Even if resulting, extrinsic factors apply, USCIS’ approval of Fang’s
I-526 Petition was not a guaranteed result, in light of the agency’s
discretion, and so Plaintiffs’ application did not directly cause any failure
of consideration, but instead an intervening agency determination did. It was
possible that Plaintiffs’ application would be denied, thereby leaving intact
the alleged consideration. Similarly, Plaintiffs’ seeking rescission still
leaves open uncertainty about the investment, because there is no guarantee
that this litigation will be resolved via a judgment of rescission. Hence, even the extrinsic factors have not
negated the existence of alleged consideration.

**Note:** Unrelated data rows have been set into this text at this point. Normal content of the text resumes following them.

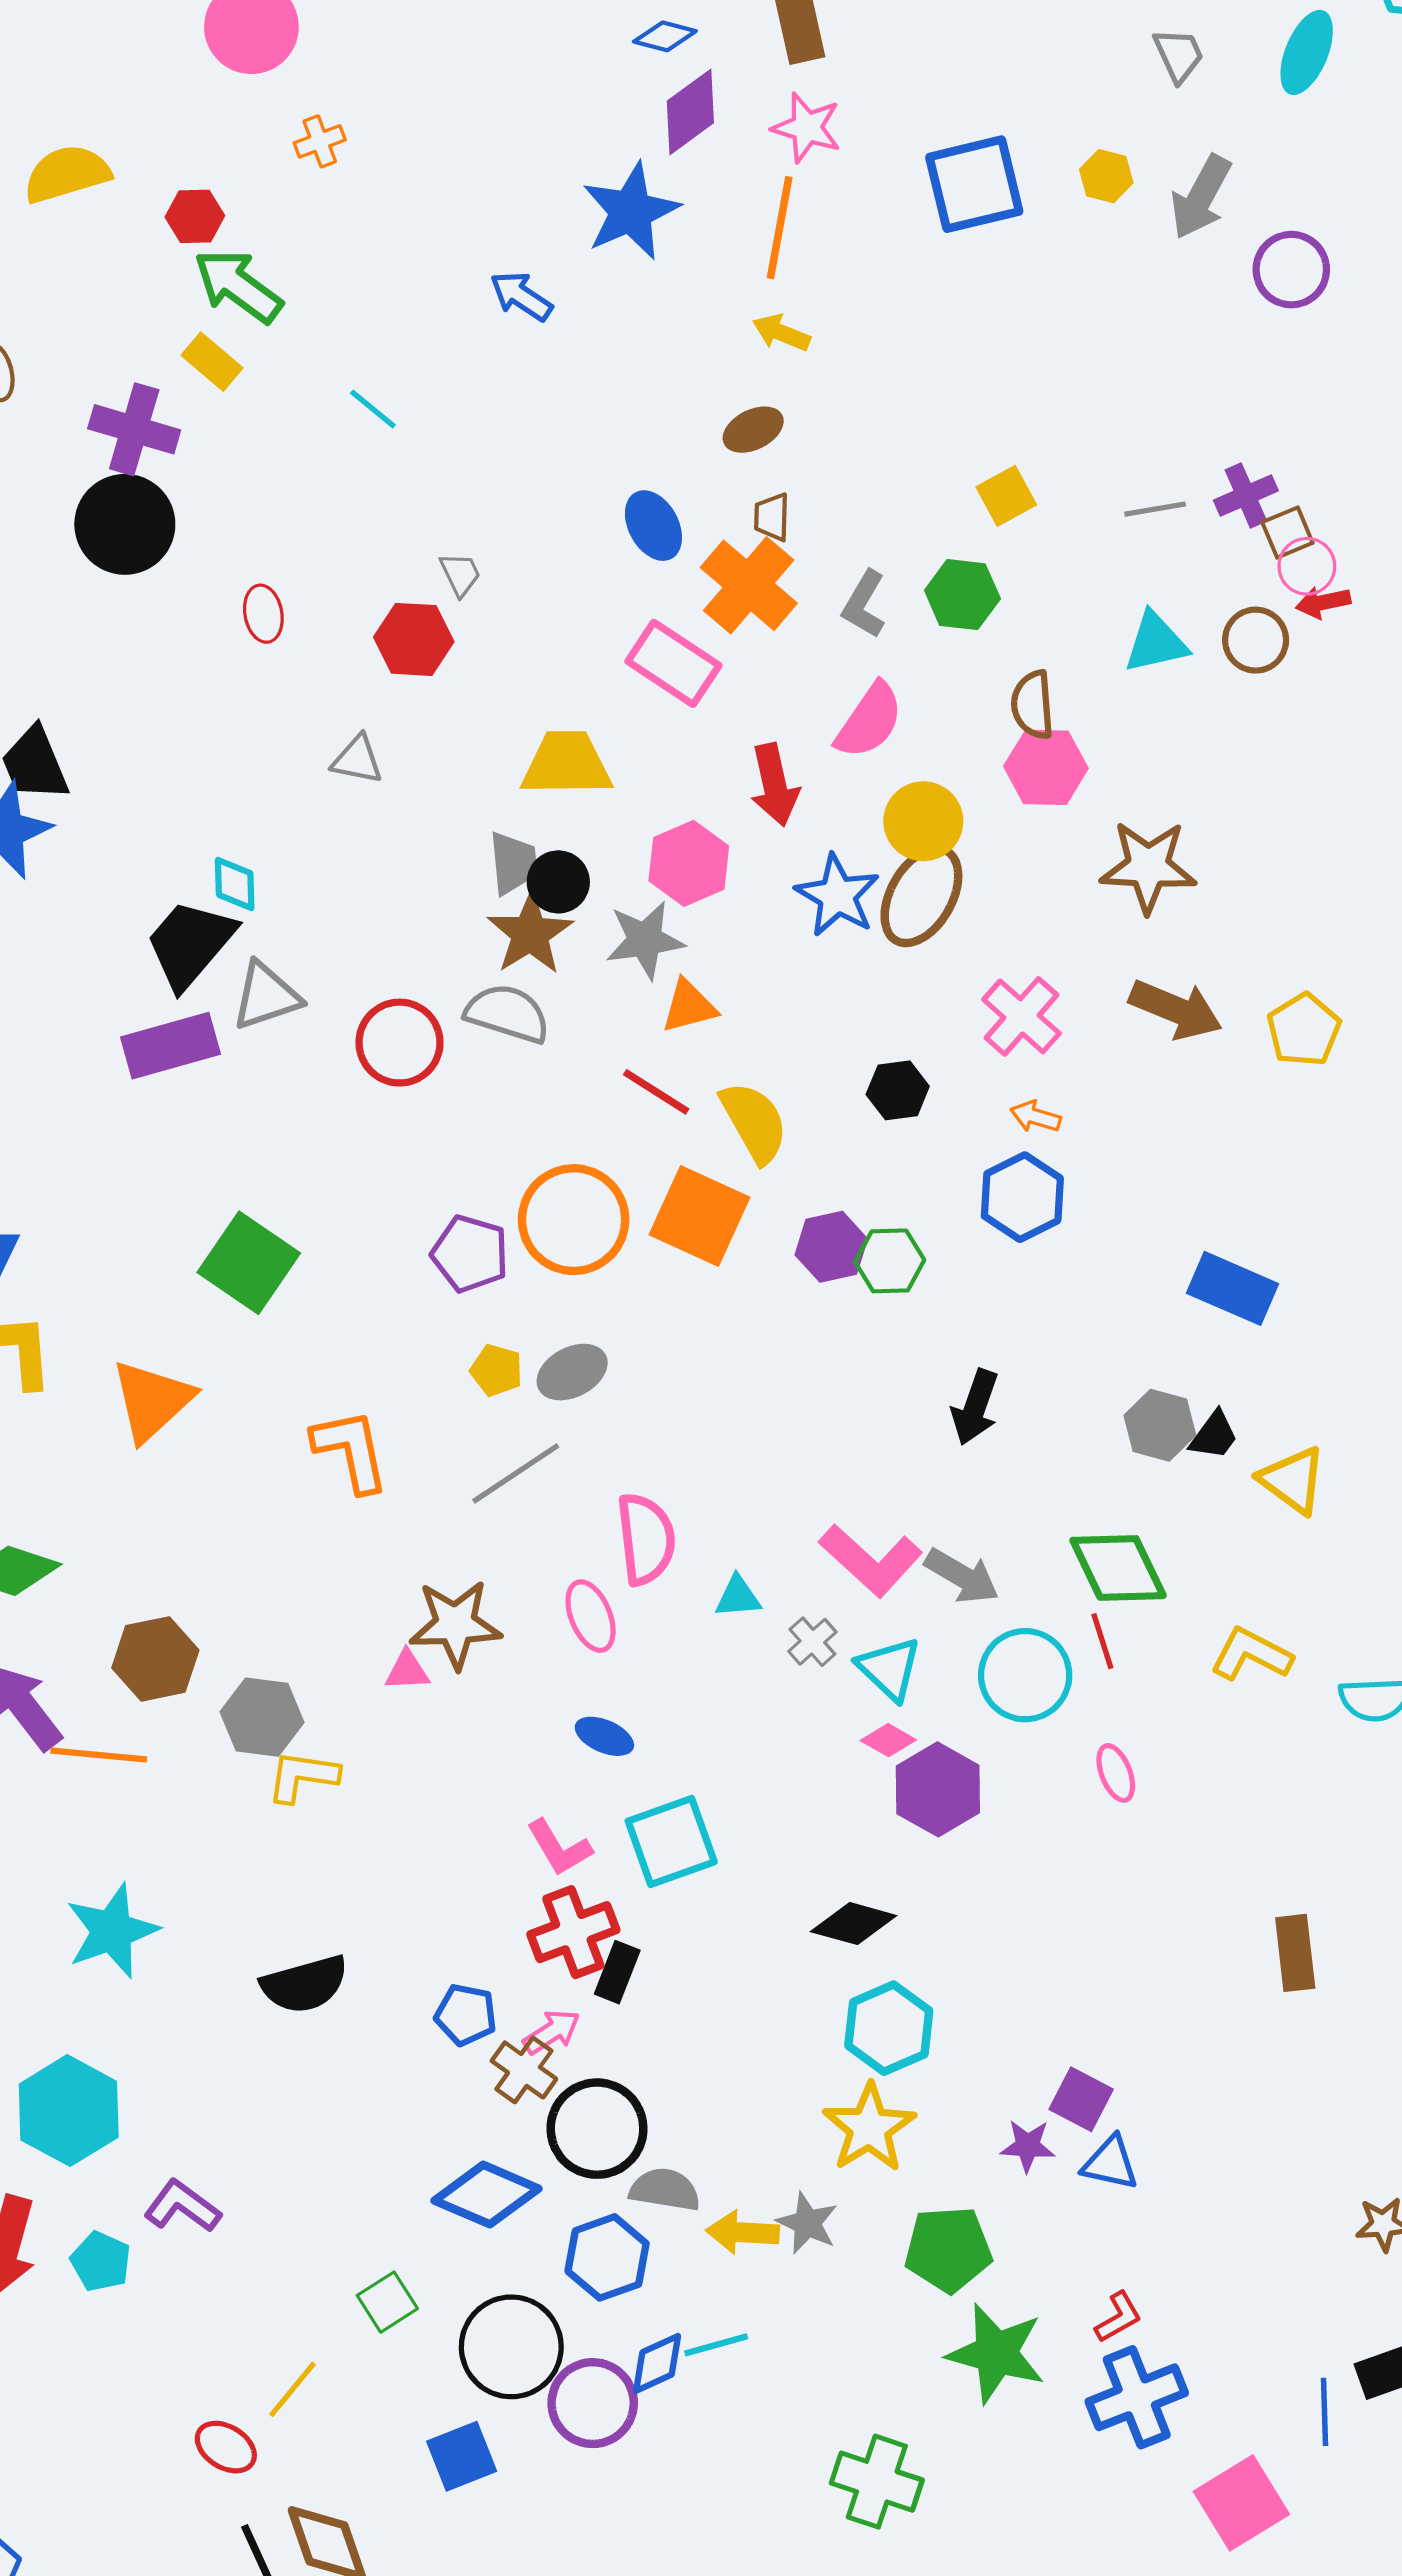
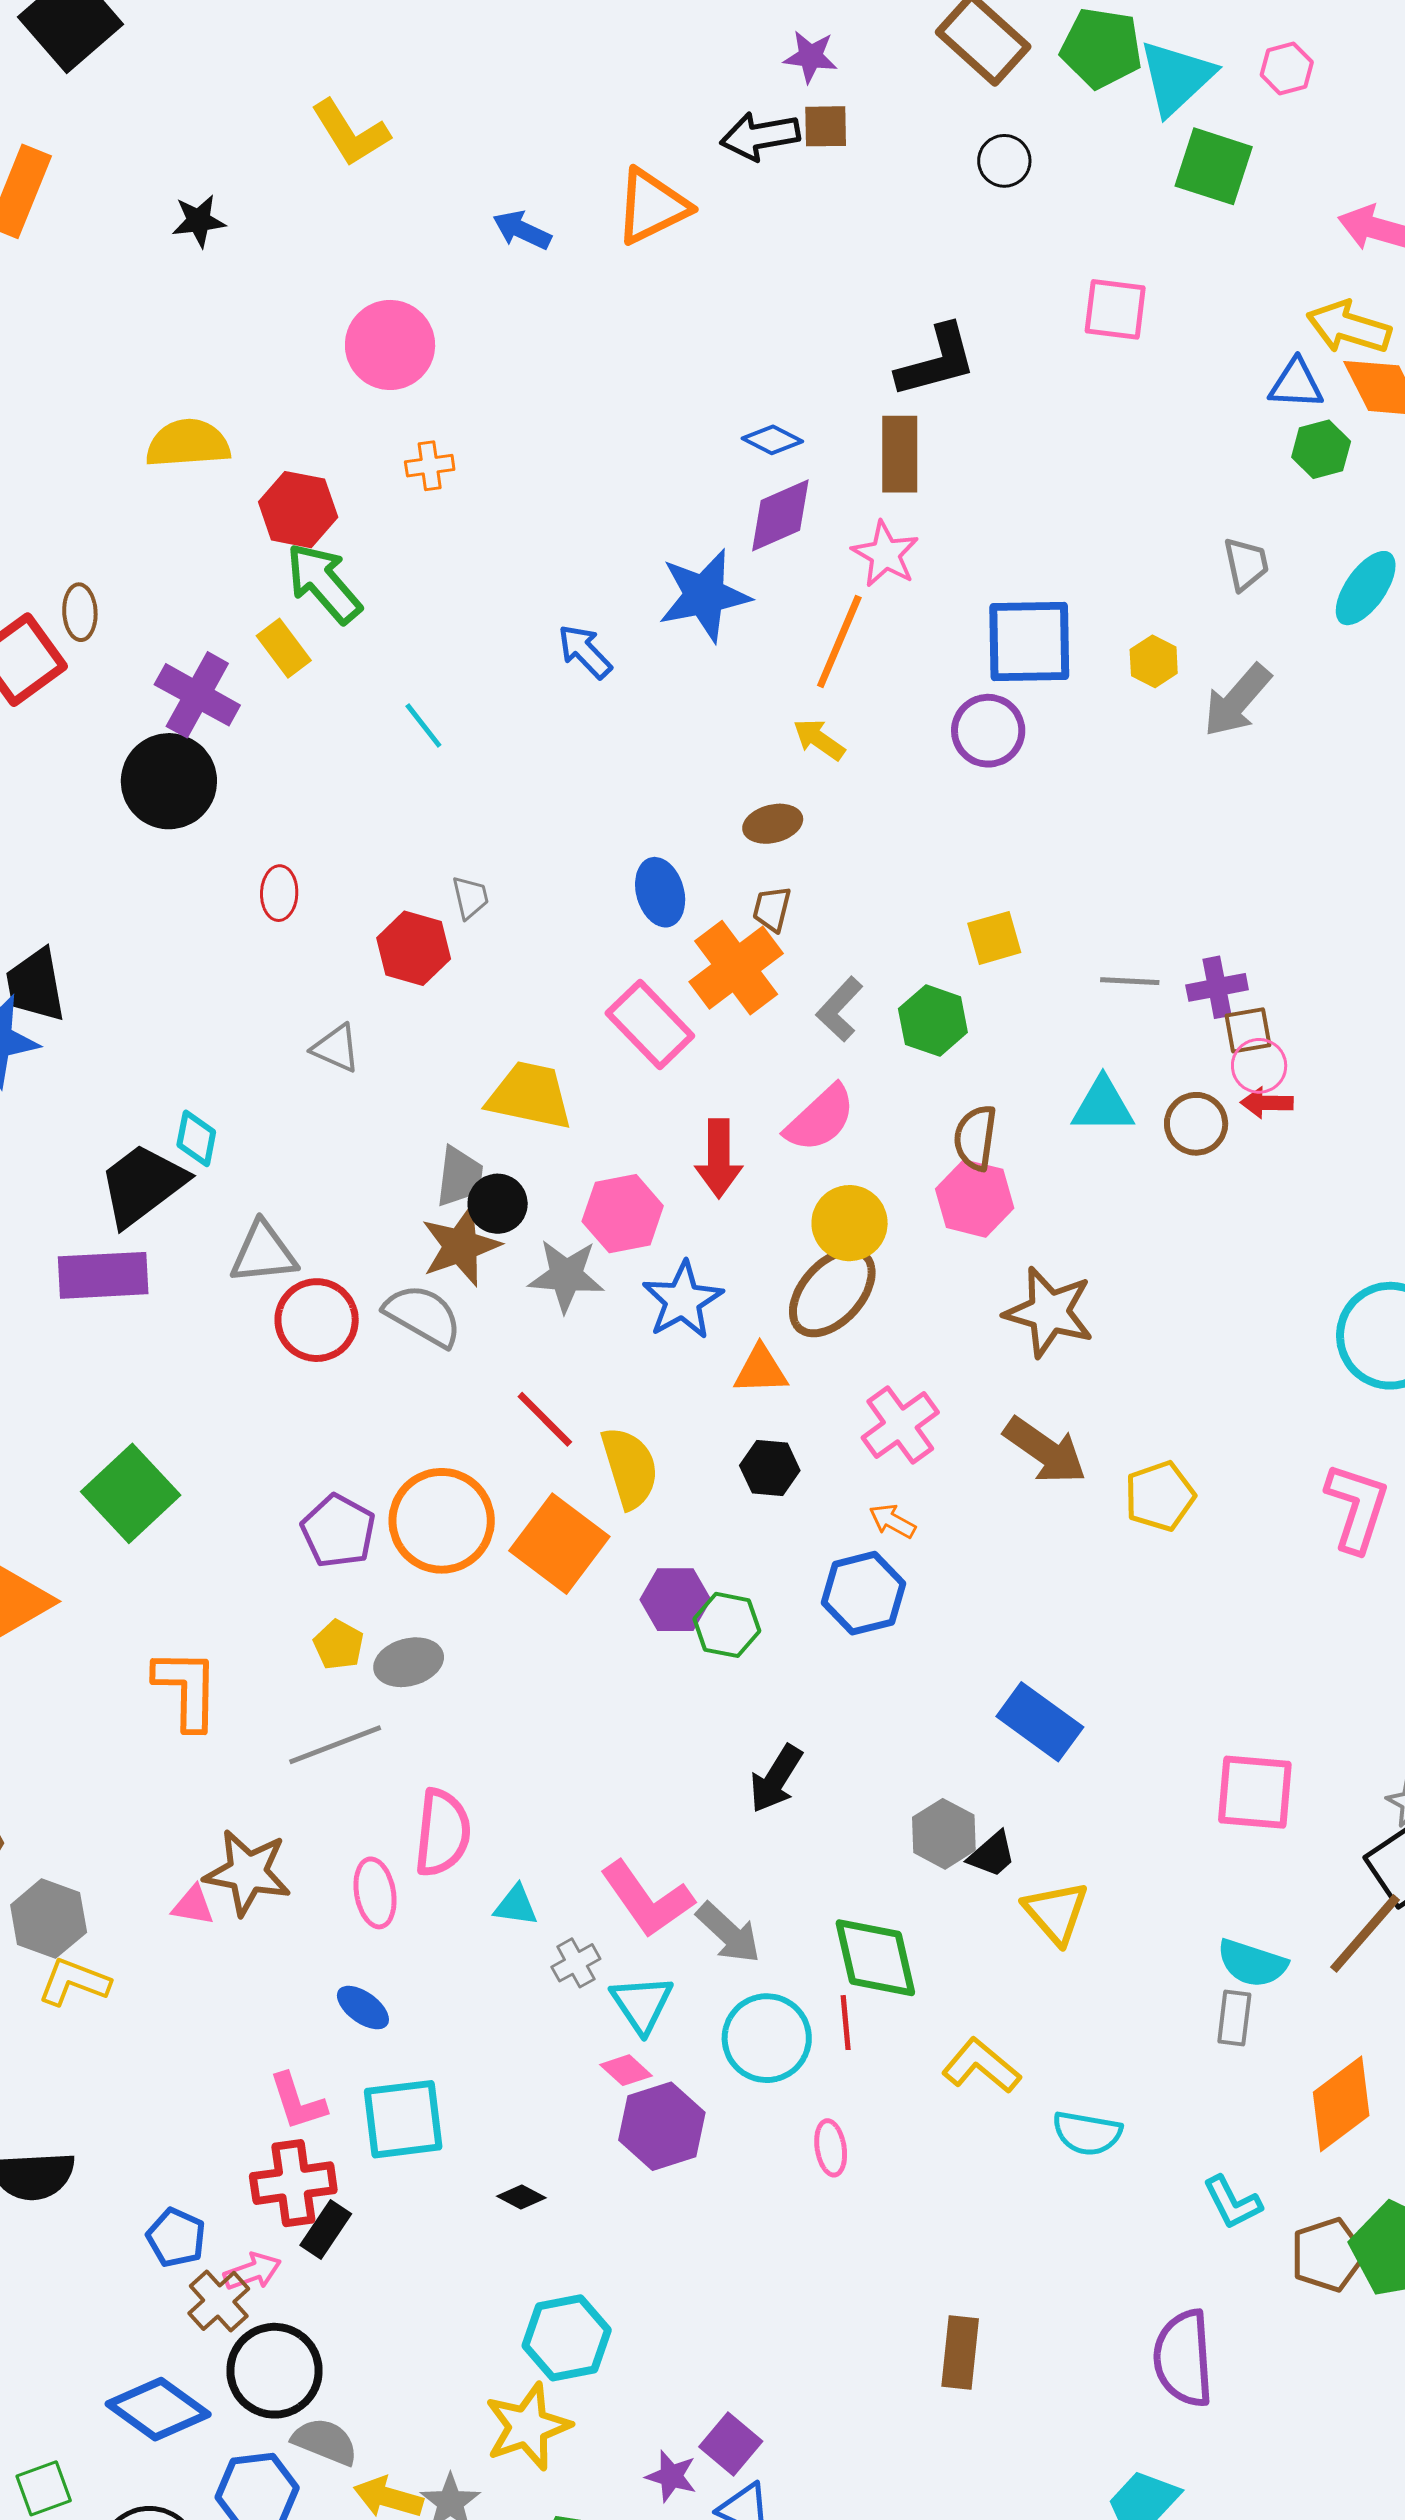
red hexagon: (195, 216) -> (298, 510), size x1.4
purple circle: (1291, 270) -> (988, 731), moved
blue star: (837, 896) -> (683, 1300), moved
gray triangle: (266, 996) -> (263, 1253), moved
orange triangle: (689, 1006) -> (761, 1370), moved
black diamond: (854, 1924) -> (521, 2197), moved, size x0.6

Thus, Plaintiff failure of consideration is
sufficiently alleged in the body of the cause of action, and the Court need not
also address the additional theory of frustration of purpose. Demurrers
do not lie as to only parts of causes of action, where some valid claim
is alleged. Poizner v. Fremont
General Corp. (2007) 148 Cal.App.4th 97, 119 (“A demurrer
must dispose of an entire cause of action to be sustained.”).
Breach
of Implied Covenant of Good Faith and Fair Dealing
Defendants contend that the implied covenant cannot be
used “to override an express provision of the contract,” quoting Gerdlund v.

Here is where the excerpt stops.